Fortune recently ran an interesting assessment of VC deals by gender and if you’re a glass-half-full person then you’ll be happy to learn that all-women founding teams received $1.9 billion in investment in 2017, which was up from $1.4 billion in 2016.
Putting that sliver of hope off to the side, unfortunately the bad news far outweighs the positive as that $1.9 billion is a paltry 2.2% of the total pot of VC investment. To show the entire picture, all-male teams accounted for 79% of the total pie while mixed-gender groups and those that PitchBook, who contributed the data, were unable to classify, made up the remaining 19%.
And the cavernous discrepancy doesn’t stop at the amount of the investment either—it also encompasses the number of investments as well. Only 368 of the nearly 6,000 VC deals involved female-led startups and just to make matters worse it appears that the amount of the VC checks being written for female founders are significantly less than their male counterparts.
Do you want another uncomfortable stat? The largest investment in a male-led company was for WeWork, who nabbed $3 billion in VC cash. The largest investment in a female-led company was $165 million for Moda Operandi. That amount was a pitiful 5.5% of the investment that WeWork was able to secure.
What makes the disparity even more distressing is that female-led companies are statistically more successful than ones founded by men.
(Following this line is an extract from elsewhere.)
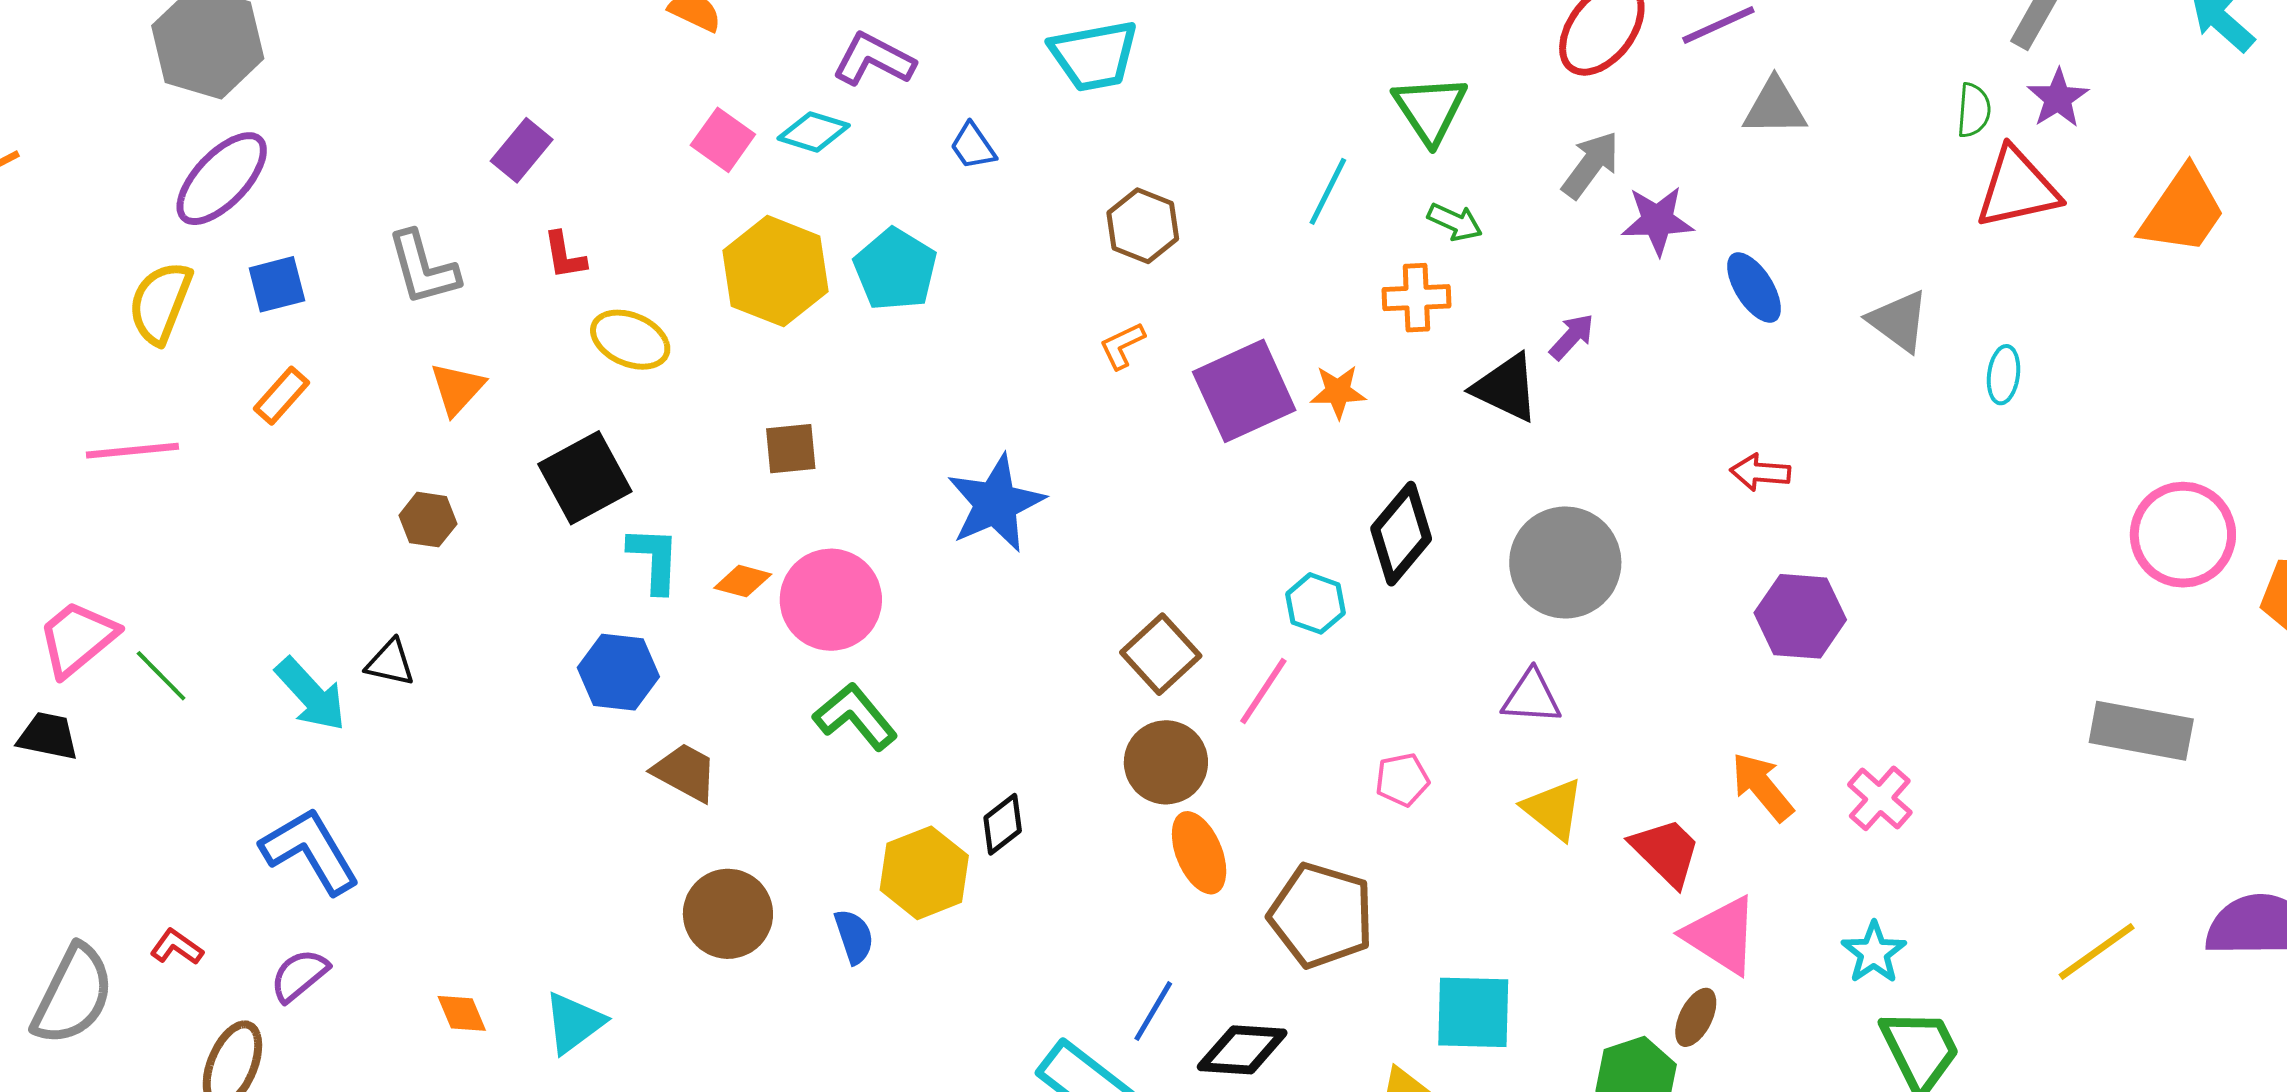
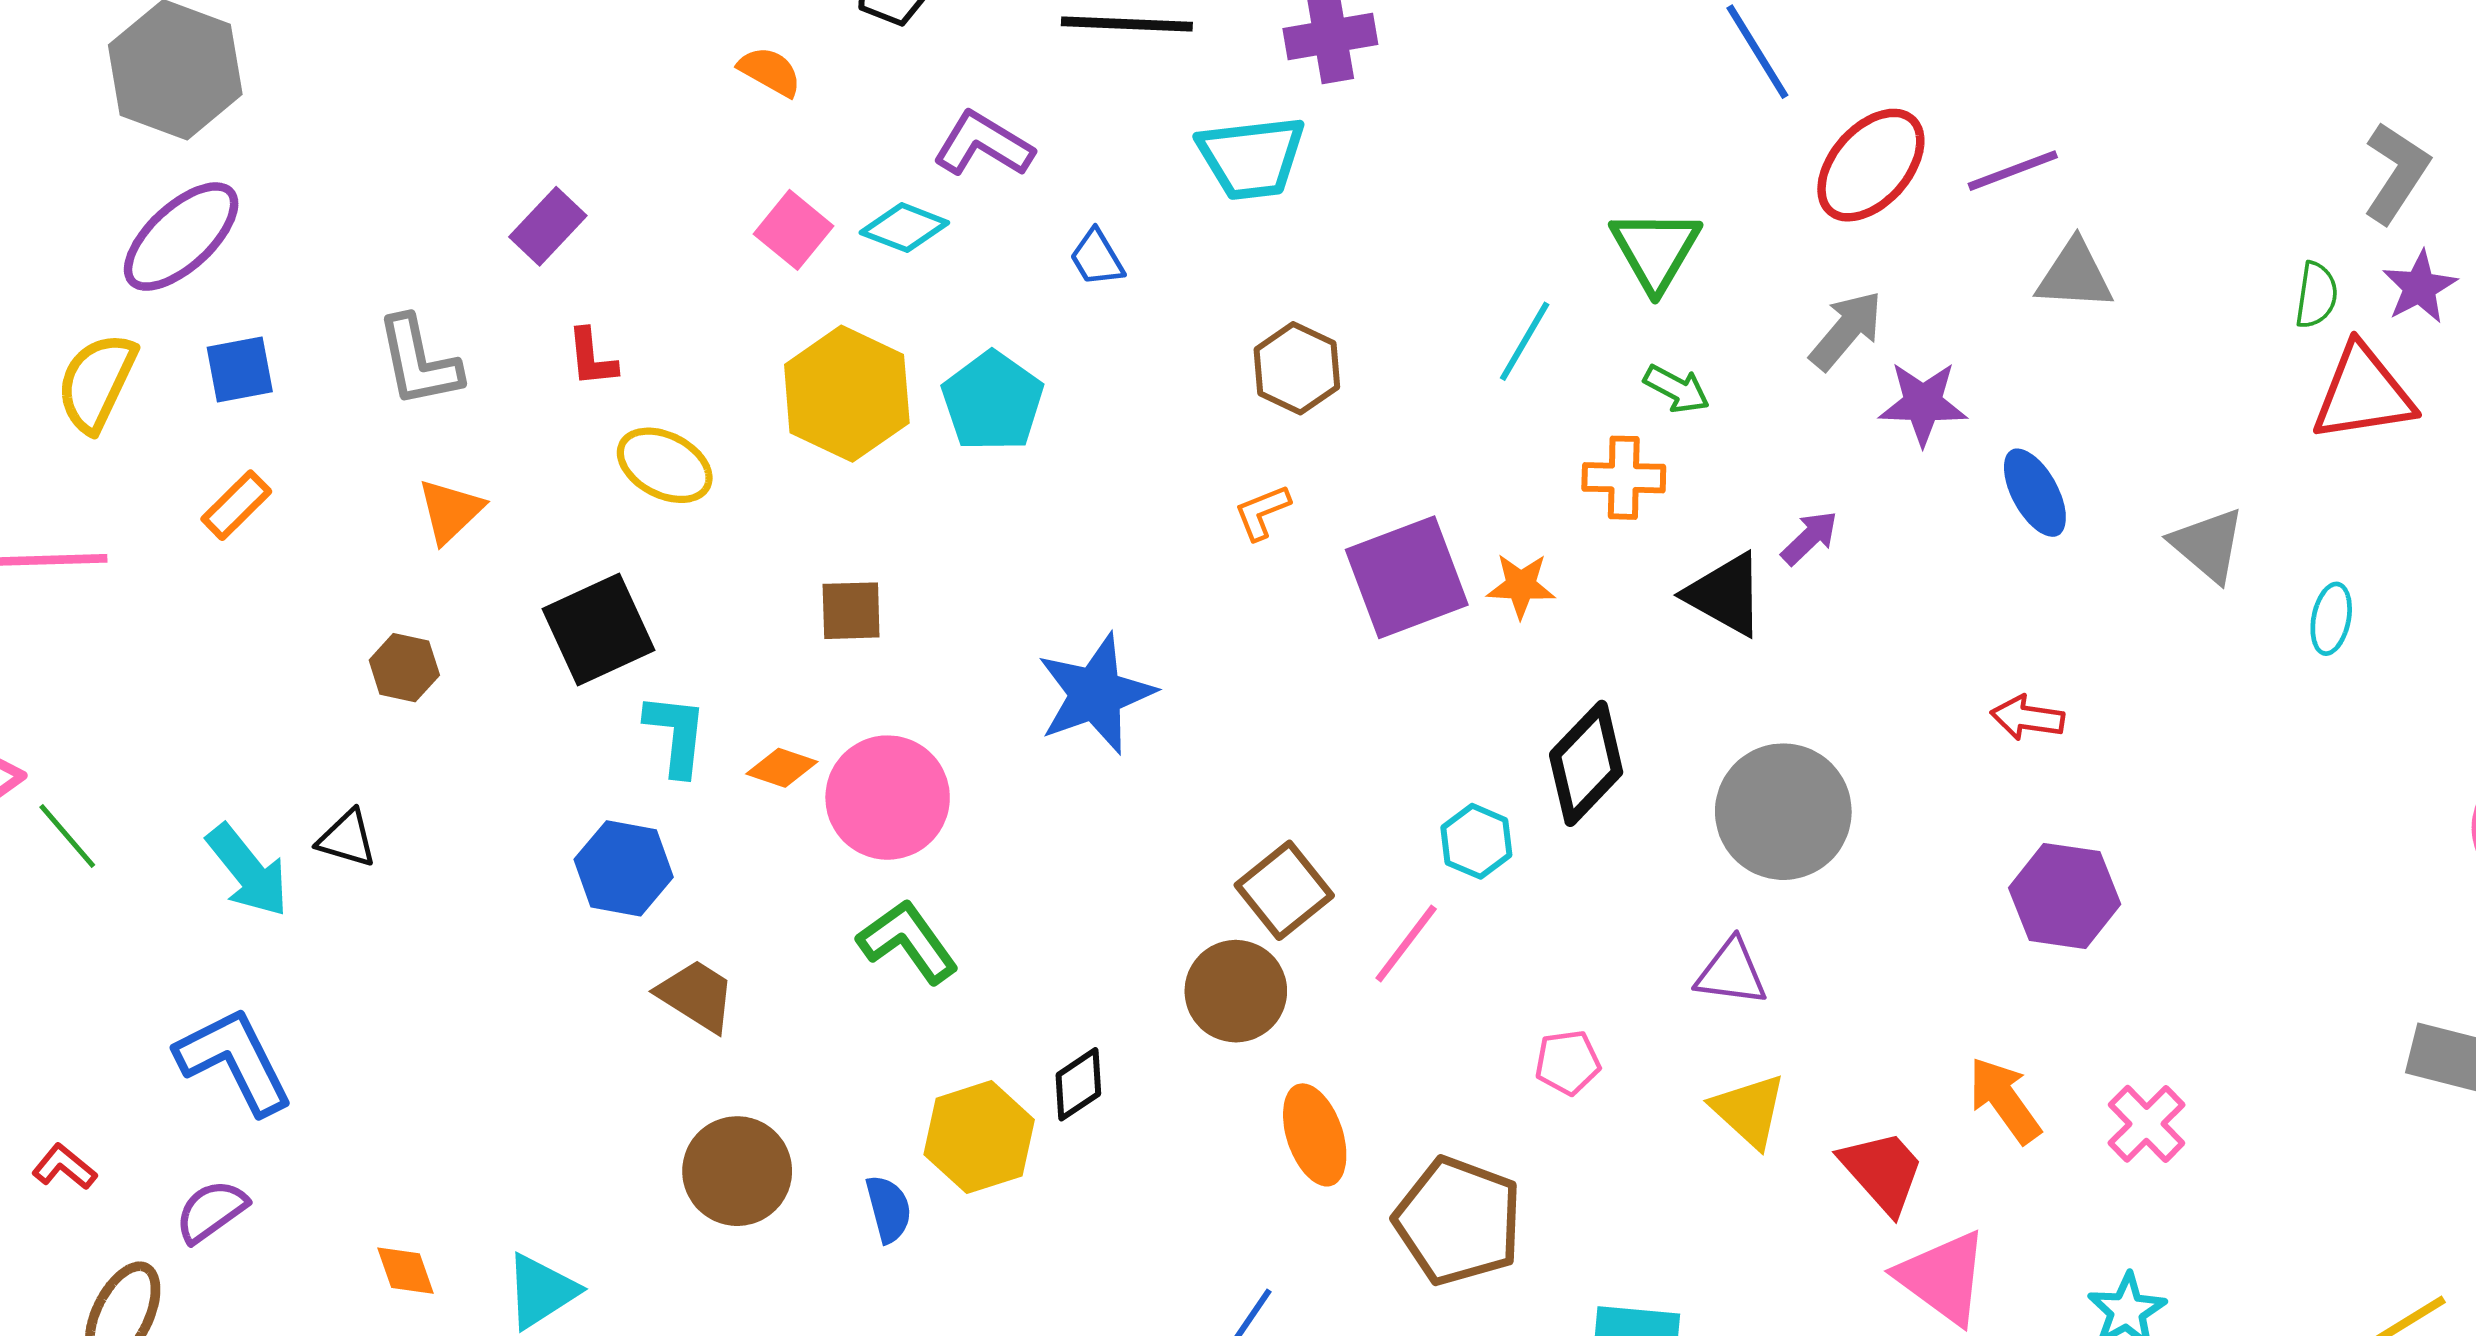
brown circle: (1166, 762) -> (1236, 991), moved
According to First Round Capital, female founders outperform male founders by 63% and TechCrunch has stated that female startups have shown to generate a 35% higher ROI and 12% higher revenues than their male counterparts. In addition, companies with women at the helm have higher first-round (64% higher) and last-round (49% higher) valuations.
As important as it is to point out the gap between the genders in VC funding it’s even more imperative to determine a cause for the gulf. Fortune quoted Julie Wainright, founder and CEO of The RealReal, who noted that a major factor was the lack of female VCs. “When you have different businesses that aren’t proven that may appeal more to a female customer and a female investor is going to be able to evaluate that.”
Another explanation could be the inability of a male VC investor to fully understand products or services that come from companies helmed by women and which may be geared at a female consumer. There may also be unconscious (or, in some cases, conscious) biases towards companies run by women. Yet another version is that women tend to ask for exactly what they need rather than what they think they can get.
Kathryn Minshew, co-founder and CEO of millennial career site The Muse, has a different theory, saying that male- and female-founded companies are fundamentally judged differently. “There’s a lot of research that in business, women tend to be judged on performance and men on potential. The same is true in start-up funding in aggregate as well. I felt that we had generally raised based on what we have done,” she says, while male founders raise capital on what they have the potential to do.
Many in the VC world say that there is perhaps a silver lining for female-led companies in all this. Several have said that they have had to adopt the “do more with less” mantra for their startup companies. Instead of luxury offices and daily fruit and snack shipments for their employees, more streamlined companies can get to profitability faster if they are more focused on actually selling their product.